Holiday weight gain is a common cause of concern for many people. Yet, by focusing on a few simple strategies, it’s possible to stay on track and still enjoy the festive season. Here are some tips for helping you to avoid weight gain during the Eid.
Limit your dessert intake: Kahk (the traditional Eid dessert) ice cream, doughnuts, cupcakes, and so on… desserts seem to be everywhere during the feast. This often leads to excessive sugar consumption, a common cause of weight gain. But instead of eating every treat in sight, focus on your favourites and ditch the rest. Or you can savour the desserts you do indulge in, simply taking the time to eat them slowly, which may leave you feeling more satisfied and less likely to overdo it.
Get plenty of sleep: Sleep deprivation, quite common during the month of Ramadan and the feast, may cause weight gain as it’s easier to overeat when you’re tired. Caffeine, sugar and simple carbohydrates are also some of the worst choices for pick-me-ups. Various studies have linked poor sleeping habits to increasing obesity in both kids and adults. Sleep restriction may increase your hunger hormone levels, ultimately leading to higher calorie intake. Moreover, inadequate sleep has been linked to lower metabolism. This may be caused by modifications in your biological clock that regulates your bodily functions.
Stay active: Doing simple physical activities like walking can get your mind off food and maintain movement. Try to find a friend who has similar weight goals to keep you motivated and accountable over the holidays.
Eat smart: Continue to follow the same order of eating during the month of Ramadan and the Eid, such as starting with soup or drinking a cup of water to give the body a feeling of fullness and discouraging it from eating more. Try to eat four hours before bedtime. Late-night meals are not well digested and can end up as fat stored in the body.
Snack wisely: If you are not hungry, it’s best to avoid snacking. Opt for real foods instead, such as fruit, vegetables, nuts, and seeds. These are all filling snacks that don’t contain added sugar or unhealthy fats, both of which can lead to weight gain. Avoid the kind of boredom or stress that can lead to mindless eating.

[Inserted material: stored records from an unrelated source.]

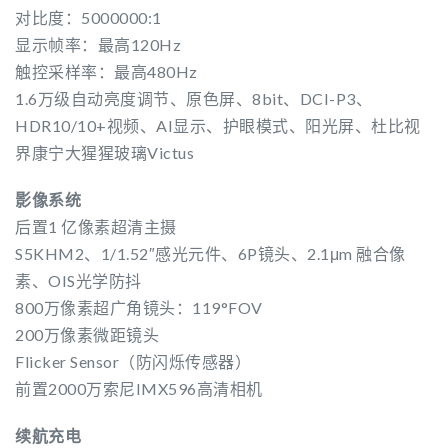
对比度：5000000:1
显示帧率：最高120Hz
触控采样率：最高480Hz
1.6万级自动亮度调节、原色屏、8bit、DCI-P3、
HDR10/10+视频、AI显示、护眼模式、阳光屏、杜比视
界康宁大猩猩玻璃Victus
影像系统
后置1 亿像素超清主摄
S5KHM2、1/1.52″感光元件、6P镜头、2.1μm 融合像
素、OIS光学防抖
800万像素超广角镜头：119°FOV
200万像素微距镜头
Flicker Sensor（防闪烁传感器）
前置2000万索尼IMX596高清相机
续航充电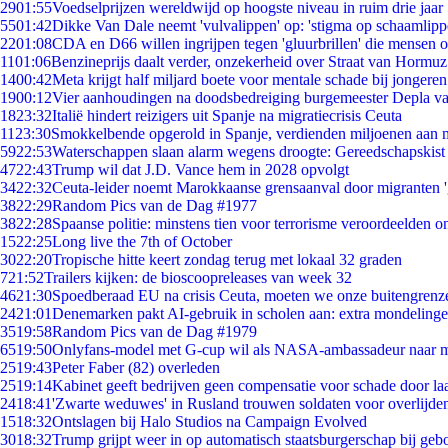
29
01:55
Voedselprijzen wereldwijd op hoogste niveau in ruim drie jaar
55
01:42
Dikke Van Dale neemt 'vulvalippen' op: 'stigma op schaamlip
22
01:08
CDA en D66 willen ingrijpen tegen 'gluurbrillen' die mensen 
11
01:06
Benzineprijs daalt verder, onzekerheid over Straat van Hormuz 
14
00:42
Meta krijgt half miljard boete voor mentale schade bij jongeren
19
00:12
Vier aanhoudingen na doodsbedreiging burgemeester Depla v
18
23:32
Italië hindert reizigers uit Spanje na migratiecrisis Ceuta
11
23:30
Smokkelbende opgerold in Spanje, verdienden miljoenen aan 
59
22:53
Waterschappen slaan alarm wegens droogte: Gereedschapskist
47
22:43
Trump wil dat J.D. Vance hem in 2028 opvolgt
34
22:32
Ceuta-leider noemt Marokkaanse grensaanval door migranten 
38
22:29
Random Pics van de Dag #1977
38
22:28
Spaanse politie: minstens tien voor terrorisme veroordeelden 
15
22:25
Long live the 7th of October
30
22:20
Tropische hitte keert zondag terug met lokaal 32 graden
7
21:52
Trailers kijken: de bioscoopreleases van week 32
46
21:30
Spoedberaad EU na crisis Ceuta, moeten we onze buitengrenz
24
21:01
Denemarken pakt AI-gebruik in scholen aan: extra mondeling
35
19:58
Random Pics van de Dag #1979
65
19:50
Onlyfans-model met G-cup wil als NASA-ambassadeur naar 
25
19:43
Peter Faber (82) overleden
25
19:14
Kabinet geeft bedrijven geen compensatie voor schade door la
24
18:41
'Zwarte weduwes' in Rusland trouwen soldaten voor overlijden
15
18:32
Ontslagen bij Halo Studios na Campaign Evolved
30
18:32
Trump grijpt weer in op automatisch staatsburgerschap bij geb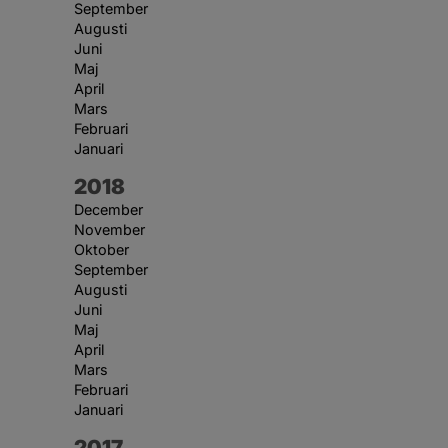
September
Augusti
Juni
Maj
April
Mars
Februari
Januari
År:
2018
December
November
Oktober
September
Augusti
Juni
Maj
April
Mars
Februari
Januari
År:
2017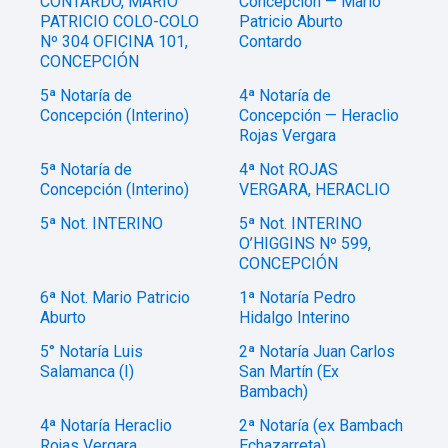
CONTARDO, MARIO
Concepción — Mario
PATRICIO COLO-COLO
Patricio Aburto
Nº 304 OFICINA 101,
Contardo
CONCEPCIÓN
5ª Notaría de
4ª Notaría de
Concepción (Interino)
Concepción — Heraclio
Rojas Vergara
5ª Notaría de
4ª Not ROJAS
Concepción (Interino)
VERGARA, HERACLIO
5ª Not. INTERINO
5ª Not. INTERINO
O’HIGGINS Nº 599,
CONCEPCIÓN
6ª Not. Mario Patricio
1ª Notaría Pedro
Aburto
Hidalgo Interino
5° Notaría Luis
2ª Notaría Juan Carlos
Salamanca (I)
San Martín (Ex
Bambach)
4ª Notaría Heraclio
2ª Notaría (ex Bambach
Rojas Vergara
Echazarreta)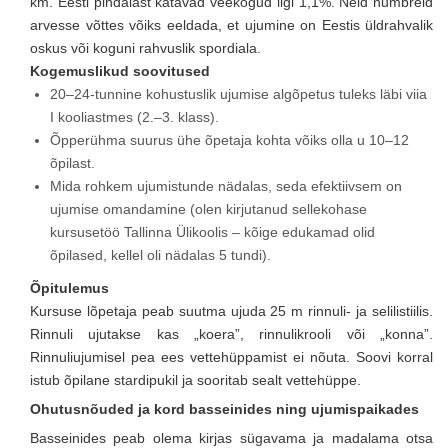
km. Eesti pindalast katavad veekogud ligi 1,1%. Neid numbreid
arvesse võttes võiks eeldada, et ujumine on Eestis üldrahvalik
oskus või koguni rahvuslik spordiala.
Kogemuslikud soovitused
20–24-tunnine kohustuslik ujumise algõpetus tuleks läbi viia
I kooliastmes (2.–3. klass).
Õpperühma suurus ühe õpetaja kohta võiks olla u 10–12
õpilast.
Mida rohkem ujumistunde nädalas, seda efektiivsem on
ujumise omandamine (olen kirjutanud sellekohase
kursusetöö Tallinna Ülikoolis – kõige edukamad olid
õpilased, kellel oli nädalas 5 tundi).
Õpitulemus
Kursuse lõpetaja peab suutma ujuda 25 m rinnuli- ja selilistiilis.
Rinnuli ujutakse kas „koera”, rinnulikrooli või „konna”.
Rinnuliujumisel pea ees vettehüppamist ei nõuta. Soovi korral
istub õpilane stardipukil ja sooritab sealt vettehüppe.
Ohutusnõuded ja kord basseinides ning ujumispaikades
Basseinides peab olema kirjas sügavama ja madalama otsa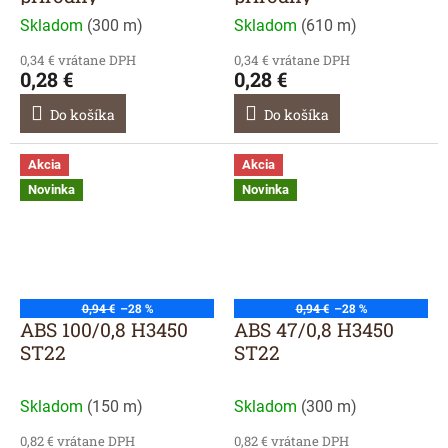
Skladom
(
300 m
)
Skladom
(
610 m
)
0,34 € vrátane DPH
0,34 € vrátane DPH
0,28 €
0,28 €
Do košíka
Do košíka
Akcia
Akcia
Novinka
Novinka
0,94 €
–28 %
0,94 €
–28 %
ABS 100/0,8 H3450
ABS 47/0,8 H3450
ST22
ST22
Skladom
(
150 m
)
Skladom
(
300 m
)
0,82 € vrátane DPH
0,82 € vrátane DPH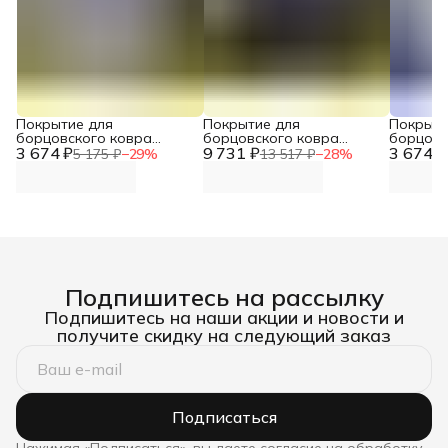
Покрытие для
Покрытие для
Покрыти
борцовского ковра
борцовского ковра
борцовс
3 674 ₽
(ЧЕХОЛ) 2х2м серый DNN
9 731 ₽
(ЧЕХОЛ) 4х4м черный
3 674 ₽
(ЧЕХОЛ)
5 175 ₽
−
29
%
13 517 ₽
−
28
%
DNN
Подпишитесь на рассылку
Подпишитесь на наши акции и новости и
получите скидку на следующий заказ
Подписаться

Go for fibre: Start the day with a high-fibre breakfast of complex carbohydrates. Some studies have shown that increased dietary fibre can reduce total calorie intake, which may help prevent weight gain over the holidays. Fibre helps us feel full, so we eat less. Switch to whole grain bread, brown rice, or quinoa, as they’re loaded with fibre and nutrients. Choose fresh fruit over dried: it contains more water and is more filling.
Include protein in every meal: Eating protein with meals and snacks promotes fullness, maintains muscle, and may be useful for weight management. Protein may also automatically reduce calorie intake by reducing hunger and appetite because it increases your metabolism and levels of appetite-reducing hormones.
Weigh yourself regularly: Stepping on the scales regularly during the holidays can remind you of your weight goals, allowing you to take action before significant weight gain sets in. Studies suggest that people who weigh themselves regularly maintain or lose weight better than those who don’t.
Avoid processed foods: While quick and easy, processed foods often contain excess sugar and unhealthy fats that can take a toll on your weight. To prevent weight gain, opt for whole foods and cook your meals from scratch. That way, you can monitor your diet and stay on top of your weight.
Hydrate: Good hydration is important, so be sure to keep a water bottle with you at all times. Have a glass of water before each meal to curb your hunger and another glass afterwards if you still feel like eating more.
*A version of this article appears in print in the 28 April, 2022 edition of Al-Ahram Weekly.